Week ending 10 June 2018

ISRAEL: 10,000 Palestinians gathered and burned tires in five locations along the Israel-Gaza border fence Friday afternoon, according to the IDF spokesperson’s unit. The riots this week revolve around what many Palestinians call Naksa Day, or Day of the Setback. It marks Israel’s conquest of the West Bank and the Gaza Strip in the Six Day War of 1967.

UK/NORTHERN IRELAND: Yesterday (7 June 2018) human rights campaigners have lost a Supreme Court appeal over the legality of Northern Ireland’s abortion law. The court dismissed an appeal brought by the Northern Ireland Human Rights Commission (NIHRC). But a majority of judges said the existing law was incompatible with human rights law in cases of fatal fetal abnormality and sexual crime.

Unlike other parts of the UK, the 1967 Abortion Act does not extend to NI. Currently, a termination is only permitted if a woman’s life is at risk or if there is a risk of permanent and serious damage to her mental or physical health.

The challenge was brought by the Northern Ireland Human Rights Commission (NIHRC). The court will decide whether the current law breaches legislation by banning abortion in cases of rape, incest or fatal fetal abnormality.

The commission lost on the issue of whether they had the required standing to bring the case, and analysts suggest the defeat came because of a technical legal point.

The situation seems contradictory.
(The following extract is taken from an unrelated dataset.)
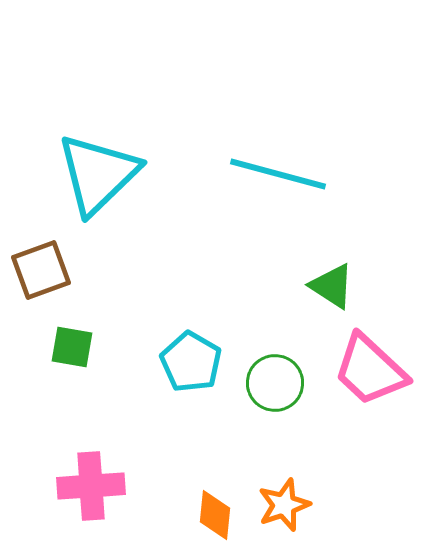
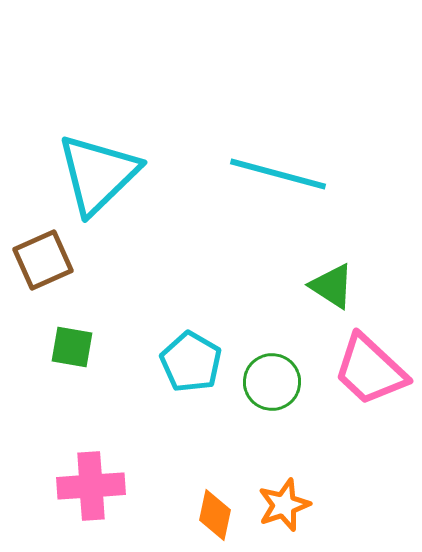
brown square: moved 2 px right, 10 px up; rotated 4 degrees counterclockwise
green circle: moved 3 px left, 1 px up
orange diamond: rotated 6 degrees clockwise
On the one hand, the case was dismissed while, on the other, a majority of Supreme Court judges said that Northern Ireland’s abortion law is not compatible with human rights.

Last month, the Republic of Ireland voted decisively in a referendum to reform the country’s strict abortion laws, which had effectively banned all terminations. The vote has brought widespread attention to Northern Ireland’s current [pro-life] abortion laws.


TURKEY: According to a report by the Middle East Media Research Institute, antisemitism in Turkey has increased under Turkish President Recep Tayyip Erdoğan and his party, the AKP. The report notes that there have been attacks on synagogues and antisemitic depictions of Jews on television programming on the Turkish state-owned TV network TRT.

The report documents how Turkish antisemitic content has spread to social media platforms, including Facebook and YouTube, and President Erdoğan and other AKP politicians have been depicting Jews and Israel as foes and using them as scapegoats in order to rally voters ahead of the general elections set for June 24, 2018.

GUATEMALA: A powerful explosion sparked a mass evacuation Tuesday of areas already devastated near Guatemala’s Fuego volcano since it first erupted over the weekend. It has killed at least 99 people as of Thursday. Around 200 people are also reported to be missing.

GAZA: (MEMRI) In the London-based Al-Arab daily, Palestinian journalist Suha Al-Jundi criticized the behavior of Hamas, though without calling it by name, and added that protests against the U.S. embassy move need not have involved Gazans coming close to the border:

“…Gaza is miserable because it has adopted a failed path of struggle: every day, a child or young person dies pointlessly. They could have protested and held a demonstration of millions marching in the streets of Gaza chanting [slogans] against the embassy’s move, and there was no need for these young people to come near the fence at the Israeli border in order to die and leave behind relatives to weep over them…”

GERMANY: Bayer, the German pharmaceutical and life sciences company, will wrap up the $62.5 billion (46.76 billion pounds) takeover of Monsanto on Thursday this week. The name Monsanto will no longer be used after the merger. Both companies face heavy criticism from organic farmers for their agricultural chemicals and biotechnology products.